- [Data provided]:
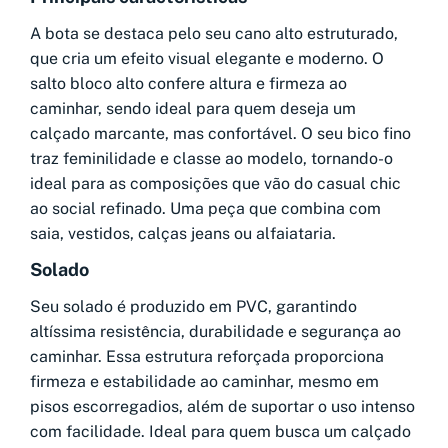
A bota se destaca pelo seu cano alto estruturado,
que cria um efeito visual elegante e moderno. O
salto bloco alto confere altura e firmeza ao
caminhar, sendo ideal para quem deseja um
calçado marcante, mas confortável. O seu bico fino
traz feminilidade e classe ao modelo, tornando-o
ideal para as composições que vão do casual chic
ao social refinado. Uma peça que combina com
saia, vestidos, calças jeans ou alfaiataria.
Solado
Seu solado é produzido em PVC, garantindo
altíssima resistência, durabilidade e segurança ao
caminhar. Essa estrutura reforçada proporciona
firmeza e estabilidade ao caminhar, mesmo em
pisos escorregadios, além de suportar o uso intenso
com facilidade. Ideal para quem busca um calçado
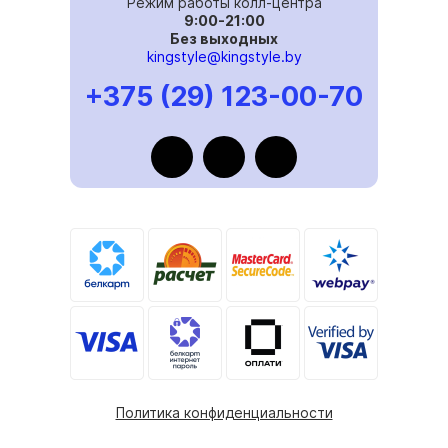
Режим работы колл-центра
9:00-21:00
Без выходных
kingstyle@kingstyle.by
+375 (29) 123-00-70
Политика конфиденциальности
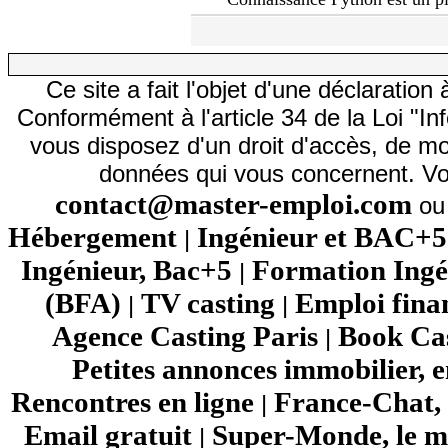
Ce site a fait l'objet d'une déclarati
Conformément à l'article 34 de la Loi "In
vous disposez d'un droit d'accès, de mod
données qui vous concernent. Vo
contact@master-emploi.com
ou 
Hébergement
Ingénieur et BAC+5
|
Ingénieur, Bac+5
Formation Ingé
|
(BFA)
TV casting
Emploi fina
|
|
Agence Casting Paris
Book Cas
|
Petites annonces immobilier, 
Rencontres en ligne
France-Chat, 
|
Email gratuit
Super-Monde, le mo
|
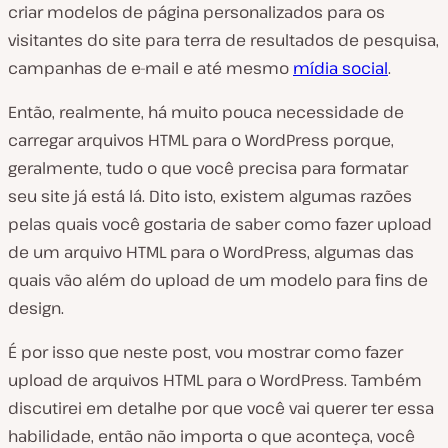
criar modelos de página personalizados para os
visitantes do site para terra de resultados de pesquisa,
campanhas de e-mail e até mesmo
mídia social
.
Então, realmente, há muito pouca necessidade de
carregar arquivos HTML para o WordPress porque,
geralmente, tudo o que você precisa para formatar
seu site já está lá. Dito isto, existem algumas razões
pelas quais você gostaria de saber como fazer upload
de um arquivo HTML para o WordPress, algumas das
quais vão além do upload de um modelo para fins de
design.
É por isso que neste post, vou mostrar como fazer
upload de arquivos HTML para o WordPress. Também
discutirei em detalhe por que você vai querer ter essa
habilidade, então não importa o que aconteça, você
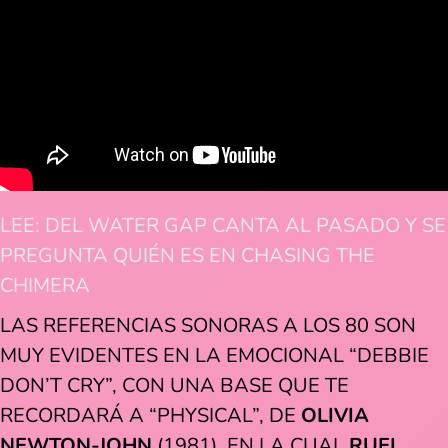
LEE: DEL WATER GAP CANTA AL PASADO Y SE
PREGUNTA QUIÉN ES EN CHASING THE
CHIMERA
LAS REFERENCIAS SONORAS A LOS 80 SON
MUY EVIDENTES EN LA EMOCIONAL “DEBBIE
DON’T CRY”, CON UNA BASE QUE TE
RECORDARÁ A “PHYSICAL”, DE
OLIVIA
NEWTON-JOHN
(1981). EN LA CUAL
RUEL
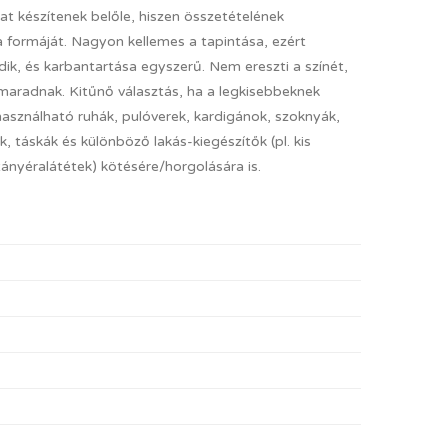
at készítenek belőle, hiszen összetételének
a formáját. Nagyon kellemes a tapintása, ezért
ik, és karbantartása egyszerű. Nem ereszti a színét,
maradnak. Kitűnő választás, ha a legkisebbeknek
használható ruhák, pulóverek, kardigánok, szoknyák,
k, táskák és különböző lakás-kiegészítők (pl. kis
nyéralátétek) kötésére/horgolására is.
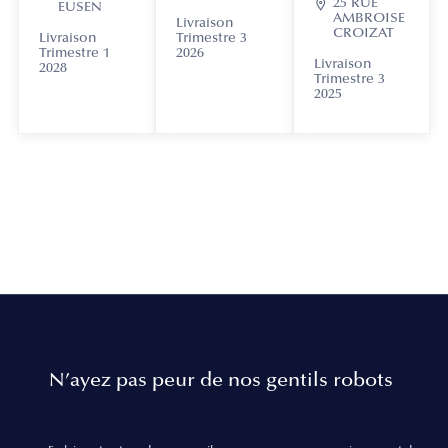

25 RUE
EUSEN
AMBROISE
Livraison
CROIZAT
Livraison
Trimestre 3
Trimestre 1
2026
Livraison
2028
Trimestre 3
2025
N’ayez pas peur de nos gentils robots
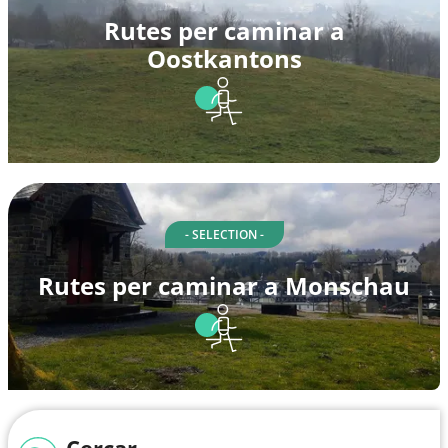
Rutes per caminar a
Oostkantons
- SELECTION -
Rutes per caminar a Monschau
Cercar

...

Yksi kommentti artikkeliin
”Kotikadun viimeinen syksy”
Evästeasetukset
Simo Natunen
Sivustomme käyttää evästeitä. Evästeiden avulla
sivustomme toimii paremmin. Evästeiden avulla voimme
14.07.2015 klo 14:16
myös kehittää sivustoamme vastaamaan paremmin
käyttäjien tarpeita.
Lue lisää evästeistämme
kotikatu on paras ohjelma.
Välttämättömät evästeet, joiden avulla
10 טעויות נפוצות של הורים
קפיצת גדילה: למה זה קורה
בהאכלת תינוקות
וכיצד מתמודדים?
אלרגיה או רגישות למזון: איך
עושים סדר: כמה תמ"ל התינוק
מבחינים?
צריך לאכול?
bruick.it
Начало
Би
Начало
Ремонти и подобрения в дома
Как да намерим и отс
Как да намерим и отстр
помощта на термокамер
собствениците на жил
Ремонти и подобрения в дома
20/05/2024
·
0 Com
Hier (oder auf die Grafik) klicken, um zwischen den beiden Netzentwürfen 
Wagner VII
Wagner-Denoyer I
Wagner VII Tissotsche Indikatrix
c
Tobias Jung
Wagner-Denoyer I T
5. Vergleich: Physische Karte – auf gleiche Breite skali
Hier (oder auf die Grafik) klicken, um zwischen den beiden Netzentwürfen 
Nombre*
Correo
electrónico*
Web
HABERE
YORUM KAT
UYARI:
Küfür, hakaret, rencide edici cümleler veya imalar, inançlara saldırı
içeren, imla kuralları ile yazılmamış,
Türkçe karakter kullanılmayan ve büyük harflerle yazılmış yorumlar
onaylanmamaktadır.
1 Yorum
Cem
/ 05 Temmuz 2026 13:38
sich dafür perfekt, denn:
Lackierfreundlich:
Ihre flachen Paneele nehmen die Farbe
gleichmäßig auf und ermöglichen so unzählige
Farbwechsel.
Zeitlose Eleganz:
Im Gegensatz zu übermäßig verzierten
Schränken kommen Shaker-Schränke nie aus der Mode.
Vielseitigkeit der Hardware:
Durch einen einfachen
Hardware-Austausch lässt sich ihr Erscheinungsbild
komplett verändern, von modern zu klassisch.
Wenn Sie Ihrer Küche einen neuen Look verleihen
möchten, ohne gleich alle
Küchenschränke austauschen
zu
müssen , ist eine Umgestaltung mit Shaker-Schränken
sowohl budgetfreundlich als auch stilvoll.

* * *

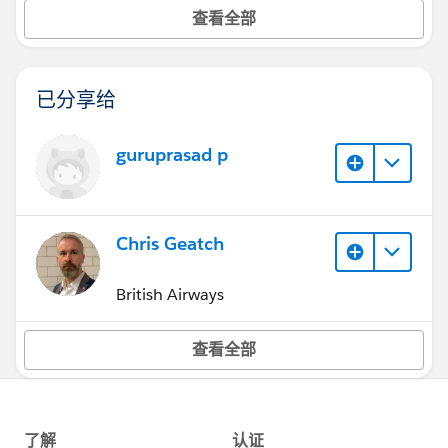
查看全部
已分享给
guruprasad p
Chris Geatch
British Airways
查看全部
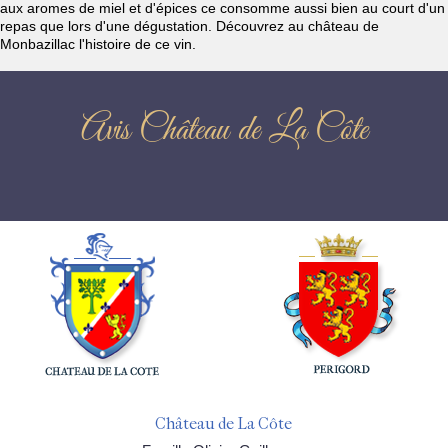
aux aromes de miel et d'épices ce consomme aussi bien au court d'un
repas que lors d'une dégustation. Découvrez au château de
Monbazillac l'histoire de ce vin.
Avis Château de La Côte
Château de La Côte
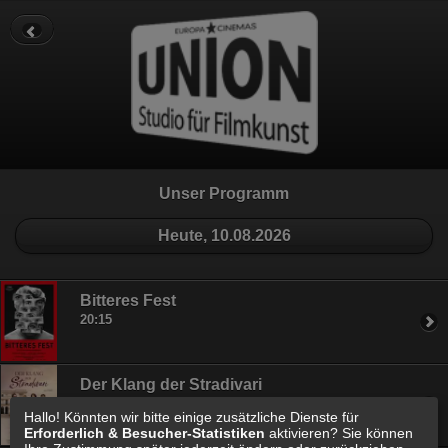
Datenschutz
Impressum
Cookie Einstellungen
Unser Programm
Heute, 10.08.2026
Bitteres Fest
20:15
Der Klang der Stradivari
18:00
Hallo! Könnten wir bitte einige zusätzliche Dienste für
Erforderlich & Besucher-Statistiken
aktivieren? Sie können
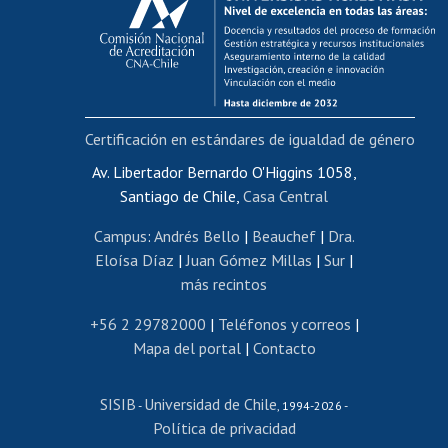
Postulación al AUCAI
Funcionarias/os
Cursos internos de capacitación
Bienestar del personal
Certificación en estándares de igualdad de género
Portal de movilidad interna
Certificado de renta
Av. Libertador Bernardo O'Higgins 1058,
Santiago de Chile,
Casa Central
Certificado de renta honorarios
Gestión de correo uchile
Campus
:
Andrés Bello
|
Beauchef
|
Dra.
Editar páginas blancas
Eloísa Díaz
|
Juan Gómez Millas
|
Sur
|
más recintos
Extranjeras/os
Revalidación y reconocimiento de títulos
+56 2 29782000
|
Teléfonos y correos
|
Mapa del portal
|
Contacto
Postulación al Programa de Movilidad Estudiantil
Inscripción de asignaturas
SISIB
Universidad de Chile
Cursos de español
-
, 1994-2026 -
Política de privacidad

- [What this task involves]:
Where the listing above has a line with "Funcionarias/os", start there, and output every line exactly through the line with "Política de privacidad", which is also included.

- [Expected answer]:
Funcionarias/os
Cursos internos de capacitación
Bienestar del personal
Certificación en estándares de igualdad de género
Portal de movilidad interna
Certificado de renta
Av. Libertador Bernardo O'Higgins 1058,
Santiago de Chile,
Casa Central
Certificado de renta honorarios
Gestión de correo uchile
Campus
:
Andrés Bello
|
Beauchef
|
Dra.
Editar páginas blancas
Eloísa Díaz
|
Juan Gómez Millas
|
Sur
|
más recintos
Extranjeras/os
Revalidación y reconocimiento de títulos
+56 2 29782000
|
Teléfonos y correos
|
Mapa del portal
|
Contacto
Postulación al Programa de Movilidad Estudiantil
Inscripción de asignaturas
SISIB
Universidad de Chile
Cursos de español
-
, 1994-2026 -
Política de privacidad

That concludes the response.